*** Given records ***

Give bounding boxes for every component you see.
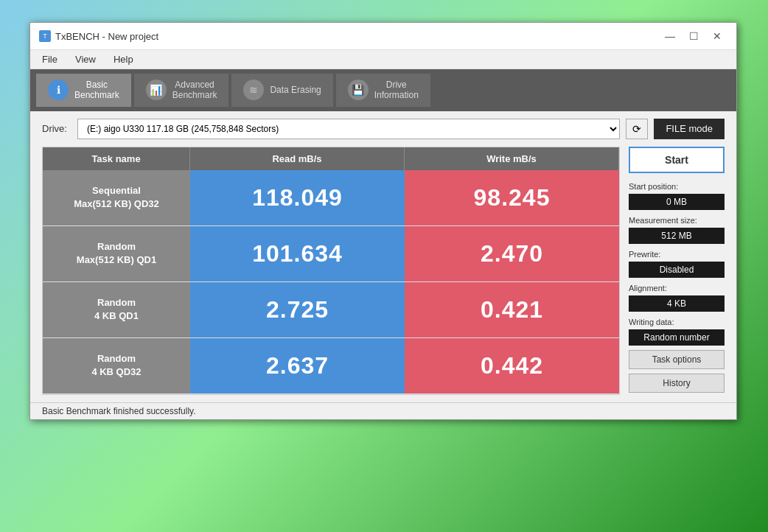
col-write: Write mB/s xyxy=(405,147,619,170)
file-mode-button[interactable]: FILE mode xyxy=(654,119,725,139)
sidebar: Start Start position: 0 MB Measurement s… xyxy=(629,147,725,395)
writing-data-label: Writing data: xyxy=(629,318,725,326)
prewrite-value: Disabled xyxy=(629,262,725,278)
content-area: Drive: (E:) aigo U330 117.18 GB (245,758… xyxy=(30,111,736,402)
status-bar: Basic Benchmark finished successfully. xyxy=(30,402,736,419)
drive-selector[interactable]: (E:) aigo U330 117.18 GB (245,758,848 Se… xyxy=(77,119,620,139)
table-row: Random4 KB QD32 2.637 0.442 xyxy=(43,338,619,394)
drive-label: Drive: xyxy=(42,123,71,134)
history-button[interactable]: History xyxy=(629,374,725,393)
start-button[interactable]: Start xyxy=(629,147,725,173)
toolbar: ℹ BasicBenchmark 📊 AdvancedBenchmark ≋ D… xyxy=(30,69,736,111)
write-random-4kb-qd32: 0.442 xyxy=(405,338,619,393)
advanced-benchmark-icon: 📊 xyxy=(146,80,167,100)
data-erasing-label: Data Erasing xyxy=(270,85,321,95)
write-random-512: 2.470 xyxy=(405,226,619,281)
write-sequential: 98.245 xyxy=(405,170,619,225)
table-row: RandomMax(512 KB) QD1 101.634 2.470 xyxy=(43,226,619,282)
col-task-name: Task name xyxy=(43,147,190,170)
main-window: T TxBENCH - New project — ☐ ✕ File View … xyxy=(29,22,737,420)
menu-bar: File View Help xyxy=(30,50,736,69)
table-row: SequentialMax(512 KB) QD32 118.049 98.24… xyxy=(43,170,619,226)
main-content: Task name Read mB/s Write mB/s Sequentia… xyxy=(42,147,725,395)
close-button[interactable]: ✕ xyxy=(707,29,727,43)
measurement-size-label: Measurement size: xyxy=(629,216,725,225)
table-header: Task name Read mB/s Write mB/s xyxy=(43,147,619,170)
menu-help[interactable]: Help xyxy=(108,52,139,67)
table-row: Random4 KB QD1 2.725 0.421 xyxy=(43,282,619,338)
col-read: Read mB/s xyxy=(190,147,405,170)
app-icon: T xyxy=(39,30,51,42)
title-bar-left: T TxBENCH - New project xyxy=(39,30,158,42)
tab-basic-benchmark[interactable]: ℹ BasicBenchmark xyxy=(36,74,131,107)
menu-view[interactable]: View xyxy=(69,52,102,67)
drive-row: Drive: (E:) aigo U330 117.18 GB (245,758… xyxy=(42,119,725,139)
start-position-value: 0 MB xyxy=(629,194,725,210)
menu-file[interactable]: File xyxy=(36,52,63,67)
drive-information-icon: 💾 xyxy=(348,80,369,100)
writing-data-value: Random number xyxy=(629,329,725,346)
read-random-4kb-qd32: 2.637 xyxy=(190,338,405,393)
drive-refresh-button[interactable]: ⟳ xyxy=(626,119,648,139)
title-controls: — ☐ ✕ xyxy=(660,29,727,43)
read-random-4kb-qd1: 2.725 xyxy=(190,282,405,337)
advanced-benchmark-label: AdvancedBenchmark xyxy=(172,80,217,101)
read-sequential: 118.049 xyxy=(190,170,405,225)
status-text: Basic Benchmark finished successfully. xyxy=(42,406,196,416)
alignment-value: 4 KB xyxy=(629,295,725,312)
drive-information-label: DriveInformation xyxy=(374,80,419,101)
start-position-label: Start position: xyxy=(629,182,725,191)
alignment-label: Alignment: xyxy=(629,284,725,293)
write-random-4kb-qd1: 0.421 xyxy=(405,282,619,337)
tab-advanced-benchmark[interactable]: 📊 AdvancedBenchmark xyxy=(134,74,229,107)
task-random-4kb-qd32: Random4 KB QD32 xyxy=(43,338,190,393)
title-bar: T TxBENCH - New project — ☐ ✕ xyxy=(30,23,736,50)
tab-data-erasing[interactable]: ≋ Data Erasing xyxy=(231,74,332,107)
basic-benchmark-icon: ℹ xyxy=(48,80,69,100)
maximize-button[interactable]: ☐ xyxy=(683,29,704,43)
basic-benchmark-label: BasicBenchmark xyxy=(74,80,119,101)
window-title: TxBENCH - New project xyxy=(55,31,158,42)
task-options-button[interactable]: Task options xyxy=(629,350,725,369)
data-erasing-icon: ≋ xyxy=(243,80,264,100)
prewrite-label: Prewrite: xyxy=(629,250,725,259)
minimize-button[interactable]: — xyxy=(660,29,680,43)
task-random-512: RandomMax(512 KB) QD1 xyxy=(43,226,190,281)
task-sequential: SequentialMax(512 KB) QD32 xyxy=(43,170,190,225)
tab-drive-information[interactable]: 💾 DriveInformation xyxy=(336,74,430,107)
read-random-512: 101.634 xyxy=(190,226,405,281)
benchmark-table: Task name Read mB/s Write mB/s Sequentia… xyxy=(42,147,620,395)
task-random-4kb-qd1: Random4 KB QD1 xyxy=(43,282,190,337)
measurement-size-value: 512 MB xyxy=(629,228,725,244)
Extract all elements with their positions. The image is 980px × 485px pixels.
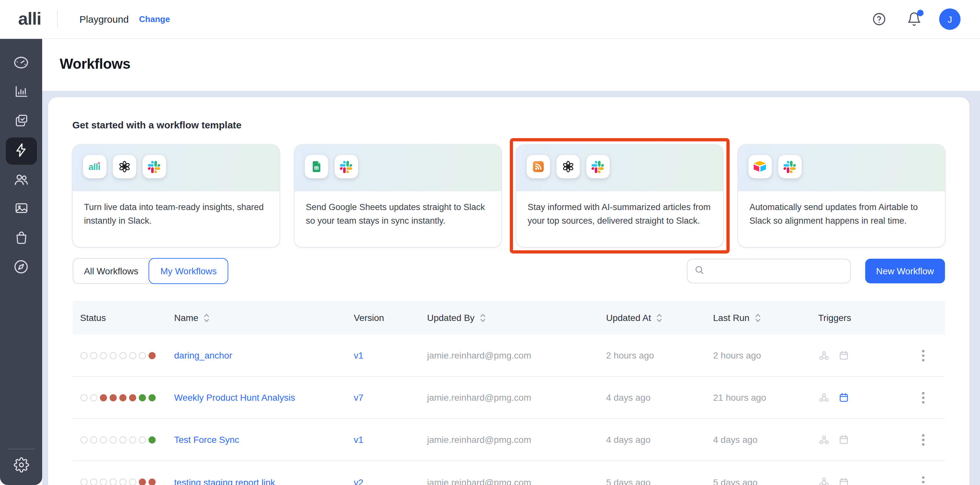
main-area: Workflows Get started with a workflow te… [42,39,980,485]
tab-all-workflows[interactable]: All Workflows [73,259,150,283]
webhook-trigger-icon [818,477,829,485]
status-dots [72,394,174,401]
sidebar-item-media[interactable] [5,196,37,223]
sidebar-item-dashboard[interactable] [5,50,37,77]
shopping-bag-icon [13,229,29,248]
updated-by: jamie.reinhard@pmg.com [427,434,531,445]
alli-tile: alli [83,155,106,178]
search-input[interactable] [710,266,844,276]
page-title-band: Workflows [42,39,980,91]
search-icon [694,264,705,278]
updated-at: 5 days ago [606,477,651,485]
image-icon [13,200,29,218]
sidebar-item-explore[interactable] [5,254,37,281]
status-dot-green [148,436,155,443]
status-dot-empty [109,479,116,485]
status-dot-green [148,394,155,401]
last-run: 2 hours ago [713,350,761,361]
help-button[interactable] [870,11,887,27]
status-dot-red [129,394,136,401]
sidebar-item-team[interactable] [5,167,37,194]
updated-by: jamie.reinhard@pmg.com [427,350,531,361]
workflow-version-link[interactable]: v1 [354,350,364,361]
templates-heading: Get started with a workflow template [72,119,945,130]
new-workflow-button[interactable]: New Workflow [865,259,945,283]
slack-icon [148,161,160,173]
row-actions-button[interactable] [919,389,928,406]
table-row: Test Force Syncv1jamie.reinhard@pmg.com4… [72,419,945,461]
workflow-name-link[interactable]: Weekly Product Hunt Analysis [174,392,295,403]
openai-tile [556,155,579,178]
template-card-2[interactable]: Send Google Sheets updates straight to S… [294,145,501,247]
user-avatar[interactable]: J [939,8,961,30]
openai-icon [561,159,575,174]
column-header-updated-at[interactable]: Updated At [606,313,713,323]
question-circle-icon [871,12,886,27]
column-header-triggers: Triggers [818,313,851,323]
status-dot-empty [100,479,107,485]
sidebar [0,39,42,485]
workflow-name-link[interactable]: Test Force Sync [174,434,239,445]
status-dot-empty [129,479,136,485]
change-workspace-link[interactable]: Change [139,14,170,24]
settings-button[interactable] [13,457,29,475]
template-card-banner [294,145,501,191]
status-dot-empty [119,479,126,485]
workflow-version-link[interactable]: v7 [354,392,364,403]
workflow-version-link[interactable]: v2 [354,477,364,485]
row-actions-button[interactable] [919,473,928,485]
sidebar-item-store[interactable] [5,225,37,252]
sidebar-item-tasks[interactable] [5,108,37,135]
notifications-button[interactable] [905,11,922,27]
status-dot-empty [109,436,116,443]
status-dot-empty [119,436,126,443]
template-card-3-highlighted[interactable]: Stay informed with AI-summarized article… [516,145,723,247]
status-dots [72,436,174,443]
calendar-trigger-icon [838,477,849,485]
status-dot-red [119,394,126,401]
template-card-1[interactable]: alliTurn live data into team-ready insig… [72,145,279,247]
status-dot-empty [138,352,146,359]
clipboard-check-icon [13,113,29,131]
google-sheets-icon [310,160,323,173]
slack-tile [142,155,166,178]
row-actions-button[interactable] [919,431,928,448]
unread-badge [917,10,924,16]
tab-my-workflows[interactable]: My Workflows [149,258,229,284]
openai-tile [113,155,136,178]
status-dots [72,352,174,359]
status-dot-red [148,352,155,359]
workflow-version-link[interactable]: v1 [354,434,364,445]
updated-by: jamie.reinhard@pmg.com [427,477,531,485]
last-run: 21 hours ago [713,392,766,403]
status-dot-green [138,394,146,401]
workflow-name-link[interactable]: testing staging report link [174,477,275,485]
alli-logo-icon: alli [89,161,100,172]
status-dot-empty [90,479,97,485]
column-header-last-run[interactable]: Last Run [713,313,818,323]
template-card-4[interactable]: Automatically send updates from Airtable… [738,145,945,247]
status-dot-empty [90,394,97,401]
column-header-updated-by[interactable]: Updated By [427,313,606,323]
airtable-icon [753,160,767,173]
column-header-name[interactable]: Name [174,313,354,323]
status-dot-empty [90,352,97,359]
sidebar-item-analytics[interactable] [5,79,37,107]
status-dot-empty [129,352,136,359]
slack-icon [592,161,604,173]
search-box[interactable] [687,259,851,283]
table-row: daring_anchorv1jamie.reinhard@pmg.com2 h… [72,335,945,377]
page-title: Workflows [60,56,980,73]
workspace-name: Playground [80,14,129,25]
status-dot-empty [100,436,107,443]
row-actions-button[interactable] [919,347,928,364]
workflow-name-link[interactable]: daring_anchor [174,350,232,361]
status-dot-empty [100,352,107,359]
webhook-trigger-icon [818,434,829,445]
sidebar-item-workflows[interactable] [5,137,37,165]
table-body: daring_anchorv1jamie.reinhard@pmg.com2 h… [72,335,945,485]
calendar-trigger-icon [838,434,849,445]
updated-by: jamie.reinhard@pmg.com [427,392,531,403]
rss-icon [531,160,544,173]
openai-icon [117,159,131,174]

***

# [About this task]
In the material above, how many lines include the word "RandomMax"? Answer with the number only.

# [Task output]
2